Among his other titles, Filippo was Prince of Castiglione, and Duke of Marino, Miraglia and Tagliacozzo. He was made a knight of the Order of the Golden Fleece by Spanish king Carlos II in 1679. In 1710 he became the first Colonna to be appointed hereditary Prince Assistant to the Papal Throne.

Don Filippo married the Spanish aristocrat Lorenza de la Cerda in Madrid in 1681, but she died without issue in 1697. Later that year in Rome he wed his second wife, the Italian aristocrat Olimpia Pamphilj (1672–1731), by whom he had several children.

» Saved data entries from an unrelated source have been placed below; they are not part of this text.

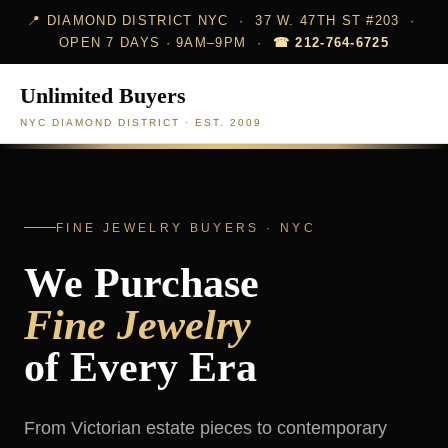
📍 DIAMOND DISTRICT NYC · 37 W. 47TH ST #203 ·
OPEN 7 DAYS · 9AM–9PM ·
☎ 212-764-6725
Unlimited Buyers
NYC DIAMOND DISTRICT · EST. 2009
FINE JEWELRY BUYERS · NYC
We Purchase
Fine Jewelry
of Every Era
From Victorian estate pieces to contemporary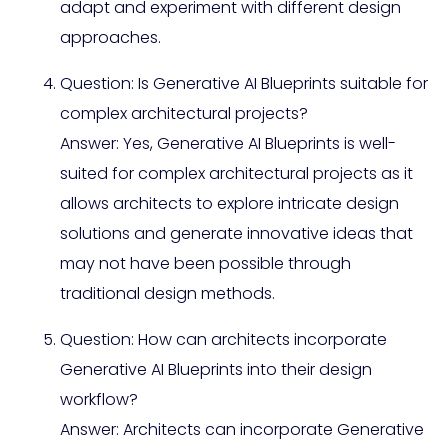
adapt and experiment with different design
approaches.
Question: Is Generative AI Blueprints suitable for
complex architectural projects?
Answer: Yes, Generative AI Blueprints is well-
suited for complex architectural projects as it
allows architects to explore intricate design
solutions and generate innovative ideas that
may not have been possible through
traditional design methods.
Question: How can architects incorporate
Generative AI Blueprints into their design
workflow?
Answer: Architects can incorporate Generative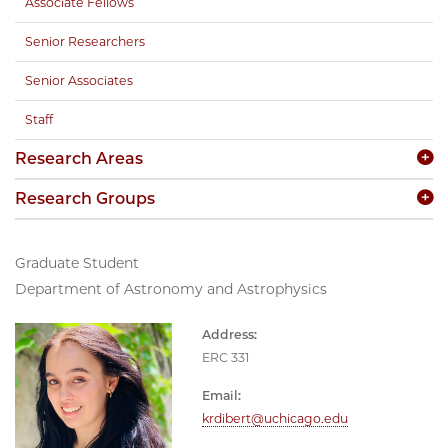
Associate Fellows
Senior Researchers
Senior Associates
Staff
Research Areas
Research Groups
Graduate Student
Department of Astronomy and Astrophysics
Address:
ERC 331
Email:
krdibert@uchicago.edu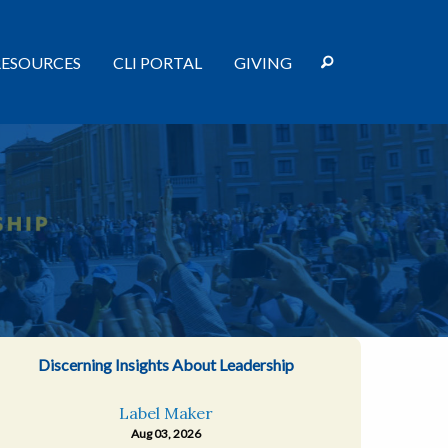
RESOURCES
CLI PORTAL
GIVING
Discerning Insights About Leadership
Label Maker
Aug 03, 2026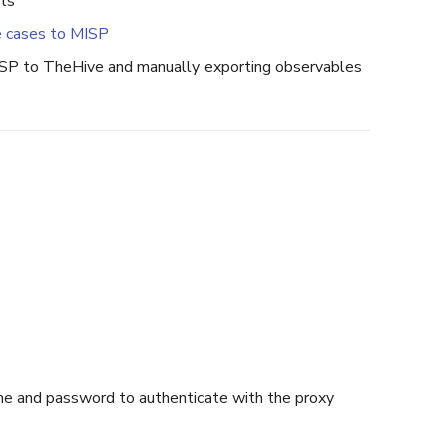
rts
e cases to MISP
ISP to TheHive and manually exporting observables
me and password to authenticate with the proxy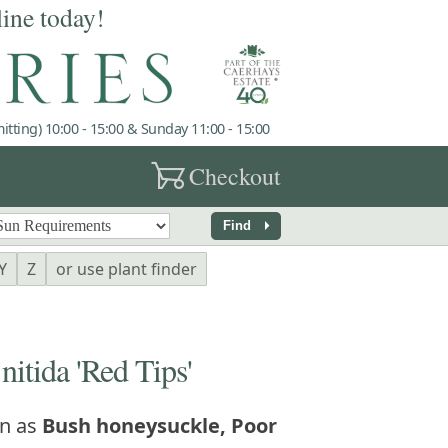
line today!
tting) 10:00 - 15:00 & Sunday 11:00 - 15:00
garden_cart
Checkout
arrow_right
Find
Y
Z
or use plant finder
tida 'Red Tips'
n as
Bush honeysuckle, Poor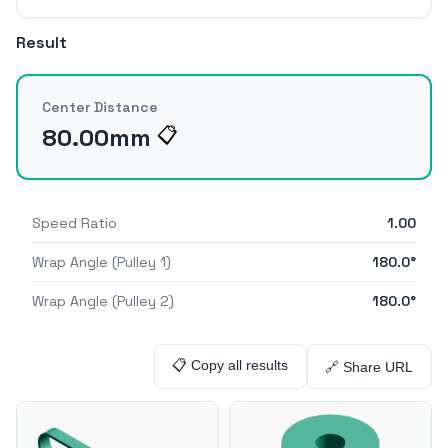
Result
Center Distance
80.00
mm
📋
Speed Ratio
1.00
Wrap Angle (Pulley 1)
180.0
°
Wrap Angle (Pulley 2)
180.0
°
📋 Copy all results
🔗 Share URL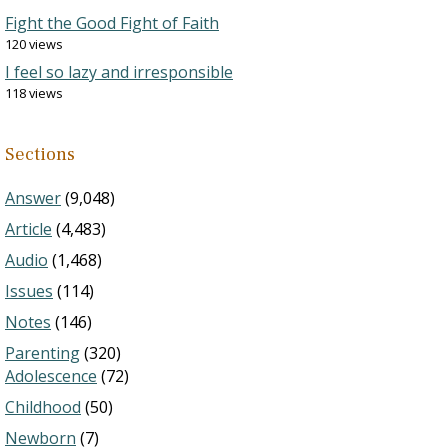
Fight the Good Fight of Faith
120 views
I feel so lazy and irresponsible
118 views
Sections
Answer
(9,048)
Article
(4,483)
Audio
(1,468)
Issues
(114)
Notes
(146)
Parenting
(320)
Adolescence
(72)
Childhood
(50)
Newborn
(7)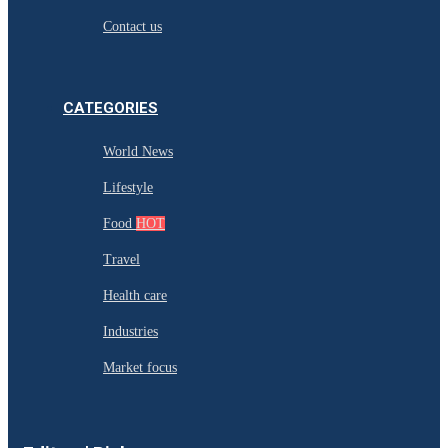
Contact us
CATEGORIES
World News
Lifestyle
Food
HOT
Travel
Health care
Industries
Market focus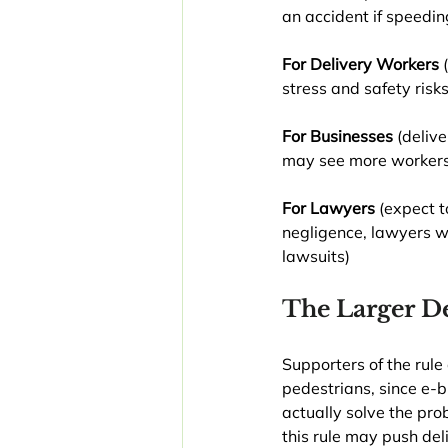
an accident if speedin
For Delivery Workers 
stress and safety risk
For Businesses
 (deliv
may see more workers’
For Lawyers 
(expect t
negligence, lawyers wi
lawsuits)
The Larger D
Supporters of the rule
pedestrians, since e-b
actually solve the pro
this rule may push deli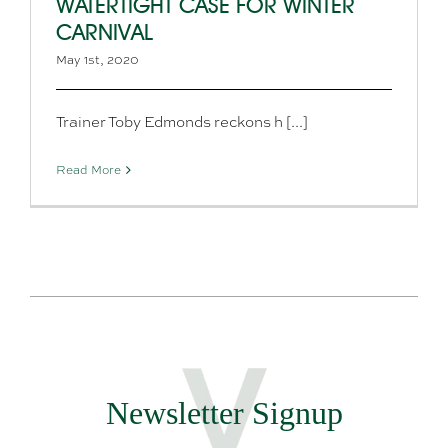
WATERTIGHT CASE FOR WINTER
CARNIVAL
May 1st, 2020
Trainer Toby Edmonds reckons h [...]
Read More
Newsletter Signup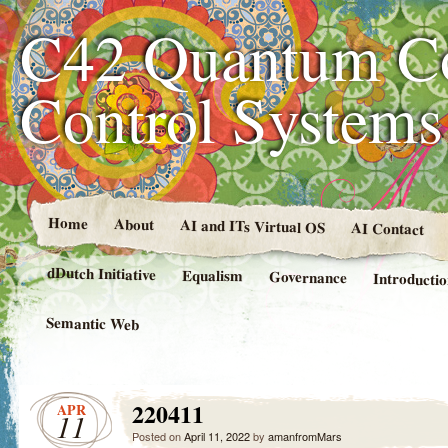
C42 Quantum C
Control System
Home
About
AI and ITs Virtual OS
AI Contact
dDutch Initiative
Equalism
Governance
Introducti
Semantic Web
220411
APR
11
Posted on
April 11, 2022
by
amanfromMars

The Prince suffered from painful bladder stones and diseased kidneys prior to his death in 1714. His son Fabrizio II Colonna succeeded him in his hereditary titles. Fabrizio also commissioned a tomb for his father in the church of Sant’ Andrea in the family seat of Paliano, which was executed by the sculptor Bernardino Ludovisi and installed in 1745.